Il suo mezzo di trasmissione principale è la saliva, rendendola particolarmente diffusa tra i giovani. Tuttavia, non è un disturbo così grave.
Si stima che circa il 90% degli adulti sia stato esposto al virus almeno una volta, ma solo una piccola percentuale ha mostrato sintomi dell’infezione, dato che il corpo ha prodotto specifici anticorpi per combatterla.
L’origine della mononucleosi è il virus Epstein-Barr (EBV), un membro della famiglia dei virus herpes (alla quale appartengono anche il virus della varicella e l’herpes zoster, comunemente conosciuto come fuoco di Sant’Antonio).
La mononucleosi ha una natura altamente contagiosa e si riscontra prevalentemente tra i giovani di età compresa tra i 15 e i 25 anni.
La trasmissione può avvenire tramite la saliva, attraverso rapporti intimi o mediante trasfusioni di sangue e prodotti ematici. Può avvenire anche in modo indiretto, attraverso oggetti infetti come, per esempio, gli utensili da cucina.
Durata, segnali e identificazione della mononucleosi
Spesso è difficile riconoscere la mononucleosi per il fatto che gli indizi siano molto simili a quelli di un comune raffreddore o influenza: alte temperature corporee, esaurimento, sensazione di spossatezza, scarso desiderio alimentare, malanni muscolari, gonfiore dei linfonodi.
Di solito, l’intervallo di incubazione della malattia supera le quattro settimane, potendo addirittura arrivare a circa 40-50 giorni.
Durante la fase iniziale della malattia, i segnali si presentano piuttosto lievi: affliggimenti alla testa, febbre non alta, limitato interesse per il cibo.
In questo punto, il sistema immunitario va in azione: se è in grado di sconfiggere il virus, i segnali tendono a rientrare alla normalità; al contrario, se non è in grado di resistere all’attacco del virus, emergono segnali molto più specifici, come febbre elevata, torcicollo, disidratazione, gonfiore dei linfonodi, sensazione di spossatezza. Stiamo parlando, in questo caso, della fase acuta della mononucleosi.
La diagnosi accurata della mononucleosi può essere effettuata solitamente attraverso un esame del sangue, oltre alla valutazione clinica del medico.
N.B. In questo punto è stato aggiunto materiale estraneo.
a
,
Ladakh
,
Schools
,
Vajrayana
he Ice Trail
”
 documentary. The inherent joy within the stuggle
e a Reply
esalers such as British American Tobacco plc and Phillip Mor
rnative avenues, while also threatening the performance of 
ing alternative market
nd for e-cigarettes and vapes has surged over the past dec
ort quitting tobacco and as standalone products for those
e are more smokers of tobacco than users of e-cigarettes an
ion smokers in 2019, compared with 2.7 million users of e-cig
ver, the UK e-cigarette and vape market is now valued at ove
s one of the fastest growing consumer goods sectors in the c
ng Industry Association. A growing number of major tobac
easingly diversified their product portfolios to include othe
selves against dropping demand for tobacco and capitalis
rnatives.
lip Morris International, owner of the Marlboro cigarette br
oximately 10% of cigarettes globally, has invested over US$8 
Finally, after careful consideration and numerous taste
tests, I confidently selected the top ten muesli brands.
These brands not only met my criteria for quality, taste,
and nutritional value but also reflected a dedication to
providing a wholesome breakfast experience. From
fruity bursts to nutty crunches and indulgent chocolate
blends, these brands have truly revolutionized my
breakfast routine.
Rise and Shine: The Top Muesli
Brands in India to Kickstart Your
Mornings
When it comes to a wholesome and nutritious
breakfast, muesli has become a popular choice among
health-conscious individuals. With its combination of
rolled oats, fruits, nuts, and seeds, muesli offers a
Il periodo in cui la mononucleosi infettiva si manifesta è generalmente tra 10 e 15 giorni. Tuttavia, i sintomi possono persistere per periodi di tempo più estesi, provocando effetti e sensazioni che potrebbero durare ancora più a lungo.
Come trattare la mononucleosi
Si deve puntualizzare che, nella maggior parte dei casi, la mononucleosi si risolve favorevolmente dure nell’arco di due o tre settimane o, al massimo, alcuni mesi dopo l’infezione.
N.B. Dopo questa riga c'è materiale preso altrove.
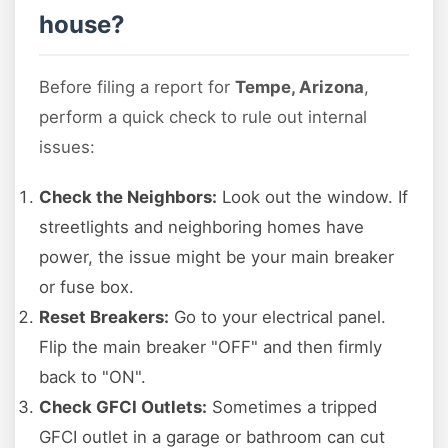
house?
Before filing a report for
Tempe, Arizona
,
perform a quick check to rule out internal
issues:
Check the Neighbors:
Look out the window. If
streetlights and neighboring homes have
power, the issue might be your main breaker
or fuse box.
Reset Breakers:
Go to your electrical panel.
Flip the main breaker "OFF" and then firmly
back to "ON".
Check GFCI Outlets:
Sometimes a tripped
GFCI outlet in a garage or bathroom can cut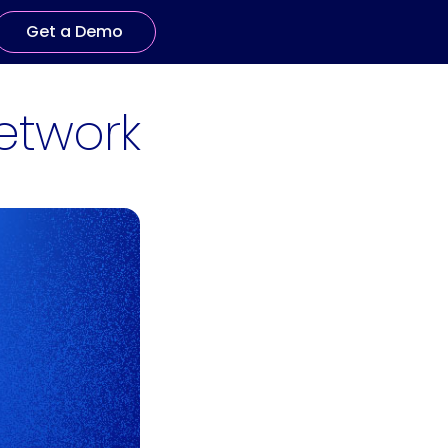
Get a Demo
etwork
Per promuovere la guarigione, si raccomanda di restare a letto e riposare il più possibile, evitando attività fisiche strenue per un periodo di almeno un mese.
Seguendo le raccomandazioni del medico, potrebbe essere efficace intraprendere un trattamento farmaceutico con analgesici come l’acetaminofene e l’ibuprofene, accoppiato a dei farmaci antifebbrili, escludendo l’acido acetilsalicilico. Quest’ultimo, infatti, in determinate circostanze può portare alla comparsa di complicanze serie come la sindrome di Reye.
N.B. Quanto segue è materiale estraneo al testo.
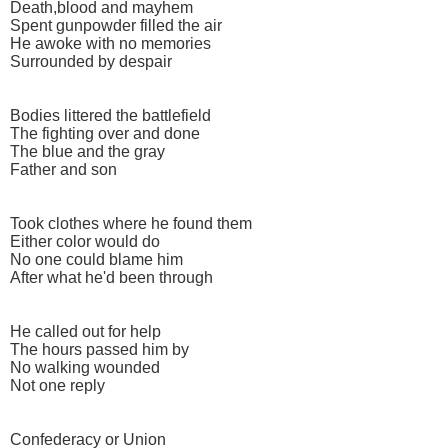
Death,blood and mayhem
Spent gunpowder filled the air
He awoke with no memories
Surrounded by despair
Bodies littered the battlefield
The fighting over and done
The blue and the gray
Father and son
Took clothes where he found them
Either color would do
No one could blame him
After what he'd been through
He called out for help
The hours passed him by
No walking wounded
Not one reply
Confederacy or Union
È importante ricordare che, anche in seguito alla completa guarigione, il virus ha la tendenza a nascondersi all’interno del tessuto linfoghiandolare e può ripresentarsi tramite la tanto temuta sindrome da affaticamento cronico. Si tratta di un’improvvisa diminuzione delle energie fisiche e psichiche che può protrarsi per un periodo prolungato.
Al fine di scongiurare la riemergenza del virus, è suggerito mantenere un sistema immunitario forte e resistente attraverso uno stile di vita attivo ed energico, lontano da situazioni di eccessivo stress, basato su un regime alimentare ben bilanciato e nutriente.
E’ la mononucleosi un rischio durante la gravidanza e l’allattamento?
La mononucleosi non è considerata un pericolo per le donne in stato di gravidanza.
Di conseguenza, la malattia non rientra tra quelle ritenute dannose per le future mamme e non sono state individuate connessioni comprovate e accertate tra la mononucleosi e potenziali distubi al feto.